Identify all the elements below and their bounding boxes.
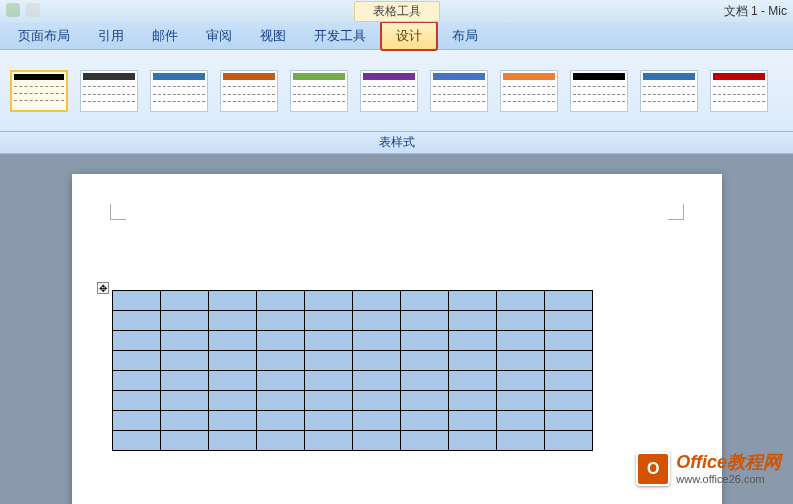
browser-tab[interactable] [6, 3, 20, 17]
table-cell[interactable] [256, 371, 304, 391]
table-cell[interactable] [448, 311, 496, 331]
table-cell[interactable] [544, 431, 592, 451]
table-cell[interactable] [304, 431, 352, 451]
table-style-thumb[interactable] [220, 70, 278, 112]
table-cell[interactable] [352, 311, 400, 331]
table-cell[interactable] [448, 391, 496, 411]
ribbon-tab-审阅[interactable]: 审阅 [192, 21, 246, 51]
table-cell[interactable] [160, 411, 208, 431]
table-cell[interactable] [448, 371, 496, 391]
table-cell[interactable] [304, 371, 352, 391]
table-cell[interactable] [112, 331, 160, 351]
ribbon-tab-开发工具[interactable]: 开发工具 [300, 21, 380, 51]
table-style-thumb[interactable] [430, 70, 488, 112]
table-cell[interactable] [208, 331, 256, 351]
table-cell[interactable] [208, 351, 256, 371]
table-cell[interactable] [352, 291, 400, 311]
table-cell[interactable] [544, 351, 592, 371]
table-cell[interactable] [352, 431, 400, 451]
table-cell[interactable] [208, 311, 256, 331]
table-cell[interactable] [448, 411, 496, 431]
table-cell[interactable] [400, 291, 448, 311]
table-style-thumb[interactable] [360, 70, 418, 112]
table-cell[interactable] [496, 291, 544, 311]
table-cell[interactable] [304, 351, 352, 371]
table-cell[interactable] [256, 411, 304, 431]
table-style-thumb[interactable] [290, 70, 348, 112]
ribbon-tab-布局[interactable]: 布局 [438, 21, 492, 51]
table-cell[interactable] [400, 371, 448, 391]
table-cell[interactable] [352, 391, 400, 411]
table-cell[interactable] [544, 291, 592, 311]
table-cell[interactable] [544, 331, 592, 351]
table-cell[interactable] [112, 291, 160, 311]
ribbon-tab-引用[interactable]: 引用 [84, 21, 138, 51]
ribbon-tab-设计[interactable]: 设计 [380, 21, 438, 51]
table-cell[interactable] [400, 391, 448, 411]
table-cell[interactable] [112, 371, 160, 391]
table-cell[interactable] [352, 351, 400, 371]
table-cell[interactable] [544, 371, 592, 391]
table-cell[interactable] [448, 431, 496, 451]
table-cell[interactable] [448, 351, 496, 371]
table-cell[interactable] [544, 411, 592, 431]
table-cell[interactable] [256, 391, 304, 411]
table-cell[interactable] [496, 331, 544, 351]
table-cell[interactable] [160, 391, 208, 411]
table-cell[interactable] [352, 371, 400, 391]
table-cell[interactable] [400, 351, 448, 371]
table-anchor-handle[interactable]: ✥ [97, 282, 109, 294]
table-cell[interactable] [208, 371, 256, 391]
table-style-thumb[interactable] [80, 70, 138, 112]
table-cell[interactable] [160, 351, 208, 371]
ribbon-tab-视图[interactable]: 视图 [246, 21, 300, 51]
table-cell[interactable] [112, 431, 160, 451]
document-table[interactable] [112, 290, 593, 451]
table-style-thumb[interactable] [10, 70, 68, 112]
table-cell[interactable] [496, 391, 544, 411]
table-cell[interactable] [112, 311, 160, 331]
table-cell[interactable] [256, 431, 304, 451]
table-style-thumb[interactable] [710, 70, 768, 112]
table-cell[interactable] [448, 291, 496, 311]
table-cell[interactable] [496, 371, 544, 391]
table-cell[interactable] [256, 351, 304, 371]
table-cell[interactable] [208, 391, 256, 411]
table-cell[interactable] [208, 291, 256, 311]
table-cell[interactable] [304, 391, 352, 411]
table-cell[interactable] [304, 411, 352, 431]
table-cell[interactable] [400, 411, 448, 431]
table-cell[interactable] [112, 391, 160, 411]
ribbon-tab-邮件[interactable]: 邮件 [138, 21, 192, 51]
table-cell[interactable] [112, 351, 160, 371]
table-cell[interactable] [496, 351, 544, 371]
table-cell[interactable] [496, 431, 544, 451]
table-cell[interactable] [112, 411, 160, 431]
browser-tab[interactable] [26, 3, 40, 17]
table-cell[interactable] [304, 291, 352, 311]
table-cell[interactable] [400, 431, 448, 451]
table-cell[interactable] [352, 411, 400, 431]
table-cell[interactable] [160, 371, 208, 391]
table-cell[interactable] [208, 411, 256, 431]
table-cell[interactable] [400, 331, 448, 351]
table-style-thumb[interactable] [570, 70, 628, 112]
table-cell[interactable] [208, 431, 256, 451]
table-cell[interactable] [160, 331, 208, 351]
table-style-thumb[interactable] [150, 70, 208, 112]
table-cell[interactable] [400, 311, 448, 331]
table-cell[interactable] [160, 291, 208, 311]
table-cell[interactable] [448, 331, 496, 351]
table-cell[interactable] [352, 331, 400, 351]
table-cell[interactable] [304, 331, 352, 351]
table-cell[interactable] [256, 311, 304, 331]
table-cell[interactable] [256, 331, 304, 351]
table-cell[interactable] [544, 311, 592, 331]
table-style-thumb[interactable] [640, 70, 698, 112]
table-cell[interactable] [160, 431, 208, 451]
table-cell[interactable] [256, 291, 304, 311]
ribbon-tab-页面布局[interactable]: 页面布局 [4, 21, 84, 51]
table-style-thumb[interactable] [500, 70, 558, 112]
table-cell[interactable] [496, 411, 544, 431]
table-cell[interactable] [544, 391, 592, 411]
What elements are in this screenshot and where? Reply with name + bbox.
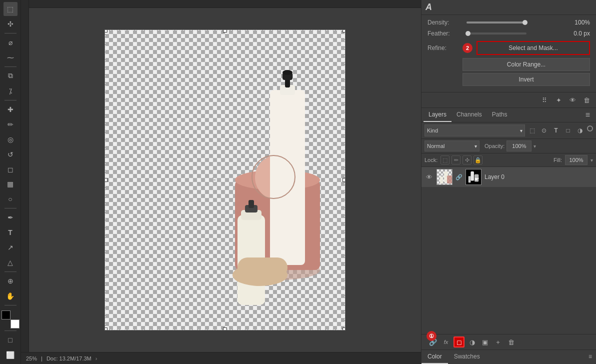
screen-mode[interactable]: □ (4, 333, 18, 347)
lock-pixels-icon[interactable]: ⬚ (440, 156, 450, 164)
select-mask-button[interactable]: Select and Mask... (476, 41, 590, 55)
eye-icon[interactable]: 👁 (567, 94, 578, 106)
cosmetics-svg (105, 30, 345, 330)
lock-icons: ⬚ ✏ ✣ 🔒 (440, 156, 482, 164)
lock-row: Lock: ⬚ ✏ ✣ 🔒 Fill: 100% ▾ (422, 154, 596, 167)
color-swatches-tabs: Color Swatches ≡ (422, 350, 596, 364)
pen-tool[interactable]: ✒ (4, 210, 18, 224)
layers-menu-button[interactable]: ≡ (582, 108, 594, 122)
type-tool[interactable]: T (4, 226, 18, 240)
group-bottom-icon[interactable]: ▣ (480, 336, 490, 348)
density-slider[interactable] (466, 22, 526, 24)
magic-wand-tool[interactable]: ⁓ (4, 50, 18, 64)
tab-color[interactable]: Color (422, 350, 448, 364)
layer-type-icon[interactable]: ⬚ (527, 126, 537, 136)
separator (4, 330, 16, 331)
path-selection-tool[interactable]: ↗ (4, 240, 18, 254)
screen-mode2[interactable]: ⬜ (4, 348, 18, 362)
healing-tool[interactable]: ✚ (4, 102, 18, 116)
right-panel: A Density: 100% Feather: 0.0 px Refine: … (421, 0, 596, 364)
opacity-arrow[interactable]: ▾ (534, 144, 536, 149)
separator (4, 208, 16, 208)
svg-rect-21 (468, 176, 471, 182)
kind-circle (587, 126, 593, 132)
shape-tool[interactable]: △ (4, 256, 18, 270)
tab-layers[interactable]: Layers (424, 108, 452, 122)
text-type-icon[interactable]: T (551, 126, 561, 136)
lock-label: Lock: (424, 157, 438, 163)
brush-tool[interactable]: ✏ (4, 118, 18, 132)
fill-value[interactable]: 100% (565, 155, 588, 165)
canvas-outer: ✛ (21, 0, 421, 352)
separator (4, 66, 16, 67)
lock-position-icon[interactable]: ✏ (452, 156, 460, 164)
layer-visibility-toggle[interactable]: 👁 (424, 172, 434, 182)
fill-arrow[interactable]: ▾ (590, 158, 593, 163)
color-swatches[interactable] (2, 310, 20, 328)
foreground-color[interactable] (2, 310, 10, 320)
adj-type-icon[interactable]: ◑ (575, 126, 585, 136)
blend-mode-select[interactable]: Normal ▾ (424, 140, 480, 152)
marquee-tool[interactable]: ⬚ (4, 2, 18, 16)
invert-button[interactable]: Invert (462, 73, 590, 86)
main-area: ✛ 25% | Doc: 13.2M/17.3M › (21, 0, 421, 364)
feather-thumb[interactable] (466, 31, 470, 36)
clone-tool[interactable]: ◎ (4, 132, 18, 146)
move-tool[interactable]: ✣ (4, 17, 18, 31)
density-row: Density: 100% (428, 19, 590, 26)
gradient-tool[interactable]: ▦ (4, 177, 18, 191)
density-value: 100% (530, 19, 590, 26)
svg-rect-20 (470, 172, 474, 181)
lock-all-icon[interactable]: 🔒 (474, 156, 482, 164)
vector-type-icon[interactable]: □ (563, 126, 573, 136)
color-range-button[interactable]: Color Range... (462, 58, 590, 71)
kind-select[interactable]: Kind ▾ (424, 124, 525, 136)
eraser-tool[interactable]: ◻ (4, 162, 18, 176)
trash-icon[interactable]: 🗑 (581, 94, 592, 106)
svg-rect-12 (248, 200, 254, 208)
fx-bottom-icon[interactable]: fx (440, 336, 452, 348)
zoom-tool[interactable]: ⊕ (4, 274, 18, 288)
kind-label: Kind (427, 128, 438, 134)
lock-move-icon[interactable]: ✣ (462, 156, 472, 164)
tab-channels[interactable]: Channels (452, 108, 487, 122)
background-color[interactable] (10, 320, 20, 328)
kind-row: Kind ▾ ⬚ ⊙ T □ ◑ (422, 122, 596, 139)
hand-tool[interactable]: ✋ (4, 289, 18, 303)
layers-tabs: Layers Channels Paths ≡ (422, 108, 596, 122)
density-fill (466, 22, 526, 24)
layers-spacer (422, 188, 596, 334)
dodge-tool[interactable]: ○ (4, 192, 18, 206)
feather-slider[interactable] (466, 32, 526, 34)
density-thumb[interactable] (522, 20, 528, 25)
svg-rect-18 (447, 176, 452, 184)
layer-item[interactable]: 👁 🔗 ☛ (422, 167, 596, 188)
svg-rect-4 (270, 90, 305, 265)
delete-bottom-icon[interactable]: 🗑 (506, 336, 516, 348)
new-layer-bottom-icon[interactable]: + (492, 336, 504, 348)
lasso-tool[interactable]: ⌀ (4, 36, 18, 50)
feather-label: Feather: (428, 30, 462, 37)
history-tool[interactable]: ↺ (4, 148, 18, 162)
layer-thumb-preview (437, 170, 452, 185)
svg-text:☛: ☛ (474, 176, 480, 182)
status-separator: | (41, 356, 42, 362)
canvas[interactable]: ✛ (105, 30, 345, 330)
tab-paths[interactable]: Paths (487, 108, 512, 122)
mask-bottom-button[interactable]: ◻ (454, 336, 464, 348)
feather-row: Feather: 0.0 px (428, 30, 590, 37)
grid-icon[interactable]: ⠿ (539, 94, 550, 106)
mask-preview: ☛ (466, 169, 481, 185)
layers-panel: Layers Channels Paths ≡ Kind ▾ ⬚ ⊙ T □ ◑… (422, 108, 596, 364)
magic-icon[interactable]: ✦ (553, 94, 564, 106)
color-panel-menu[interactable]: ≡ (584, 350, 596, 364)
opacity-value[interactable]: 100% (506, 140, 532, 152)
tab-swatches[interactable]: Swatches (448, 350, 486, 364)
blend-mode-value: Normal (427, 143, 444, 149)
eyedropper-tool[interactable]: ⁒ (4, 84, 18, 98)
status-arrow[interactable]: › (96, 356, 98, 362)
zoom-level: 25% (26, 356, 37, 362)
crop-tool[interactable]: ⧉ (4, 69, 18, 83)
smart-obj-icon[interactable]: ⊙ (539, 126, 549, 136)
adjustment-bottom-icon[interactable]: ◑ (466, 336, 478, 348)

EXERCISE GOAL — The word "zoom" appears in some of the lines above. Copy those lines.

RESPONSE TO THE TASK —
zoom-tool[interactable]: ⊕ (4, 274, 18, 288)
zoom-level: 25% (26, 356, 37, 362)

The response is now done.